TASK ITEM -> In the entries below, find the line with "décoratifs tels que" and the line with "ornements en métal". Return those two lines and all lines between them, exactly.

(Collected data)
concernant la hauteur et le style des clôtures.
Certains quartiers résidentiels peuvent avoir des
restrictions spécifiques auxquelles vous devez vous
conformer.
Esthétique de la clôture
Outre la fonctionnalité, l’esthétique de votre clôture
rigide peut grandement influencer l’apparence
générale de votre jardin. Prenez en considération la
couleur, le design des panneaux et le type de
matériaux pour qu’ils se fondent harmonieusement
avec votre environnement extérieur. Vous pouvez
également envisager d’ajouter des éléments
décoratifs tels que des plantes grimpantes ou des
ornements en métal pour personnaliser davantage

--

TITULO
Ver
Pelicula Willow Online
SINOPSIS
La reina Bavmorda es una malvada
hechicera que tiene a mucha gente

RESULT FOR THIS TASK ->
décoratifs tels que des plantes grimpantes ou des
ornements en métal pour personnaliser davantage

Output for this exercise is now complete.